Yeah. The speed is the biggest issue. The intelligence of open models is good enough for serious work (though still worse than the frontier models), but the cloud models are often 3-7 times faster, and you can get more parallelization and so get speeds on the order of hundreds of tokens per second, which makes things fast!

freeopinion 2 hours ago | parent [-]

Even extremely slow LLMs can generate Part B faster than I can audit Part A. So the LLM can generate Part A while I look over my email. Then it can worry over Part B while I look over Part A.

It can worry over Part C while I have my 10:30 group meet. And it can worry over Part D while I do whatever other silly, time-wasting thing all humans do in almost all organizations.

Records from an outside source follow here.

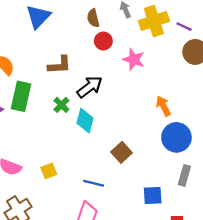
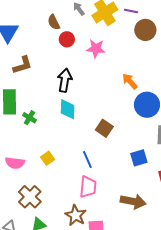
brown L-shape: (60, 65) -> (23, 65), moved
black arrow: (90, 87) -> (65, 80), turned -30
green cross: (61, 105) -> (29, 118), moved
blue line: (94, 183) -> (87, 160), turned 66

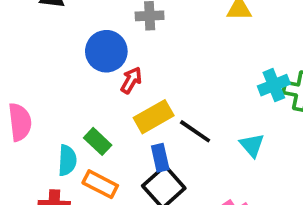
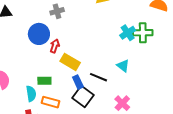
yellow rectangle: (154, 117) -> (70, 62), turned 72
black line: (195, 131) -> (98, 77), moved
green rectangle: (98, 141) -> (44, 81), turned -32

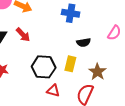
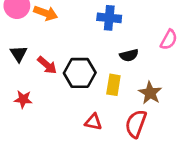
red arrow: (23, 35) -> (47, 65), moved
black hexagon: (44, 67) -> (80, 73), moved

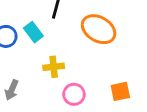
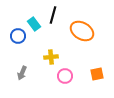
cyan rectangle: (33, 32) -> (34, 24), moved

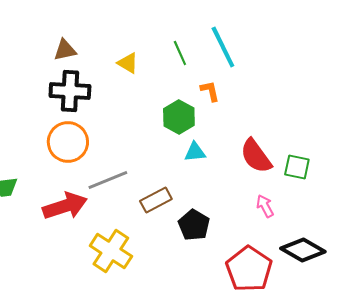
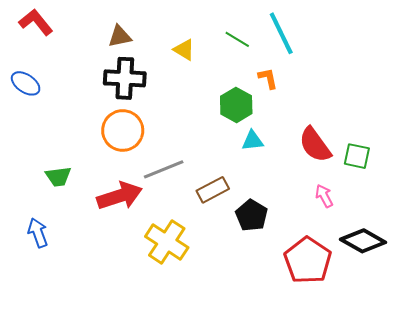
green line: (180, 53) -> (237, 39), turned -35

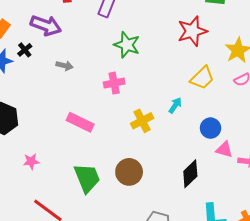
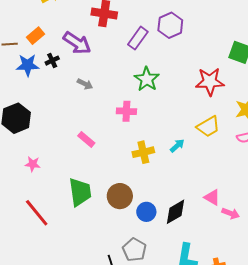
pink rectangle: (80, 122) -> (86, 139), size x0.7
blue circle: (211, 128) -> (146, 212), moved

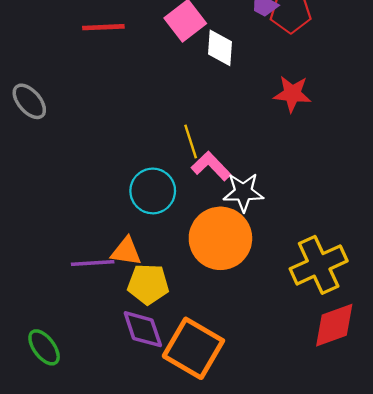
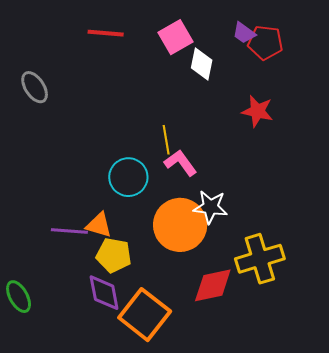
white star: (243, 192) -> (210, 207), moved
red diamond: (334, 325) -> (213, 285), moved

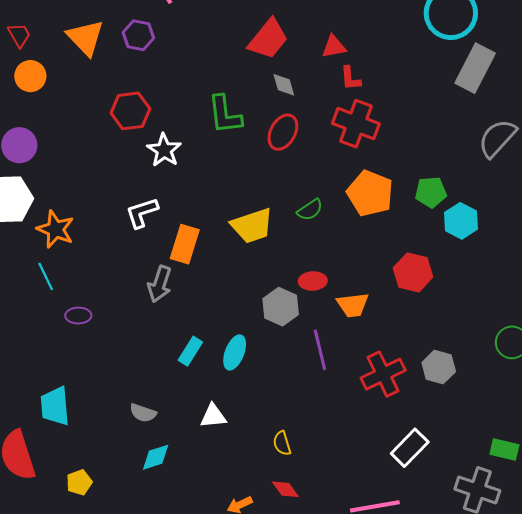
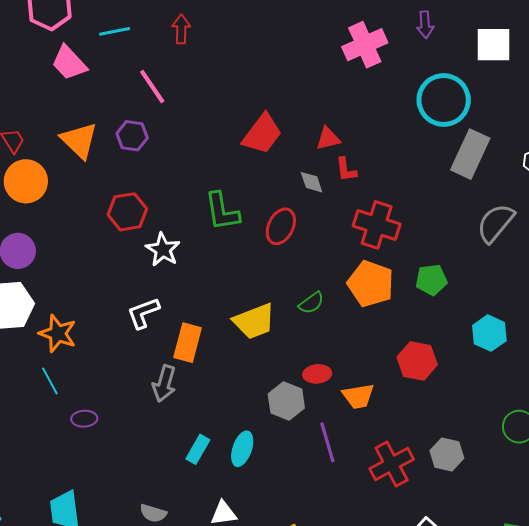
orange circle: (30, 76) -> (26, 181), size x1.4
gray diamond: (284, 85) -> (312, 182), moved
red cross: (356, 124) -> (377, 225), moved
cyan hexagon: (461, 221) -> (489, 333), moved

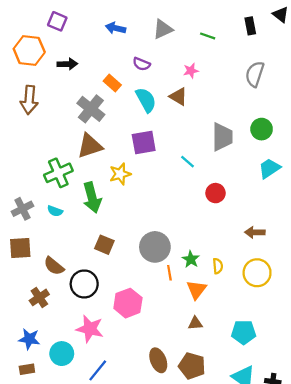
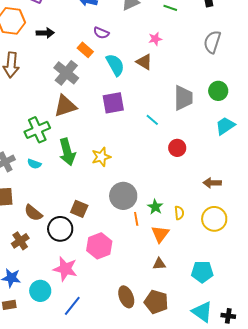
purple semicircle: (141, 64) -> (101, 33), moved
yellow star: (120, 174) -> (101, 157), moved
brown square: (104, 245) -> (79, 209), moved

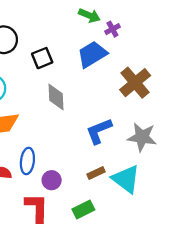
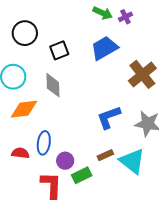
purple cross: (112, 29) -> (125, 17), moved
gray diamond: (56, 97) -> (53, 85), moved
green rectangle: (83, 209) -> (82, 175), moved

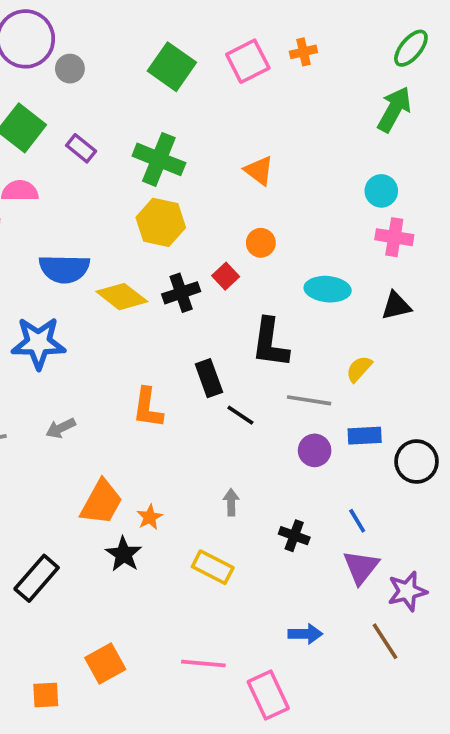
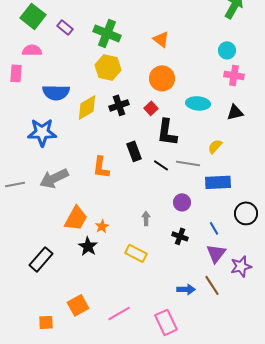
orange circle: (261, 243) -> (162, 78), size x1.6
red square: (226, 276) -> (151, 108), moved
yellow diamond: (122, 297) -> (87, 107), turned -68
black line: (240, 415) -> (161, 165), moved
gray arrow: (61, 428) -> (54, 178), size x1.8
blue rectangle: (365, 436) -> (218, 182), size x1.4
purple circle: (315, 450) -> (182, 202), moved
black circle: (417, 462) -> (246, 213), moved
brown line: (385, 641) -> (212, 285), moved
pink line: (203, 664) -> (119, 313), moved, turned -35

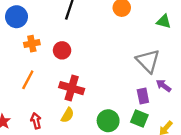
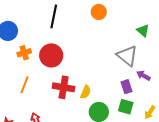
green triangle: (164, 21) -> (143, 31), moved, turned 32
red circle: (62, 50) -> (51, 55), size x1.5
yellow semicircle: (67, 115) -> (86, 92), moved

Then I still haven't reviewed Part B, yet, so the extremely slow AI is waiting on me.

Maybe someday I'll be good enough to need faster AI so I can rewrite something like Bun in a few days. Right now, slow and local fits my use case very well.

quietsegfault an hour ago | parent [-]

I don’t think it matters if you’re “good enough” or not. Much of AI development is iterative. If you context switch between A from project 1 to B from project 2 back to check A, then maybe C while B finishes up, you will lose the flow state that AI assistance can enable with speed for those who are not fluent coders.

Sure, I can wait hours for my local model to finish, or I can spend basically as much and get the answer right away

There’s a lot of exciting stuff with local LLMs despite the speed, but for me I don’t have the discipline and working memory to jump from project to project.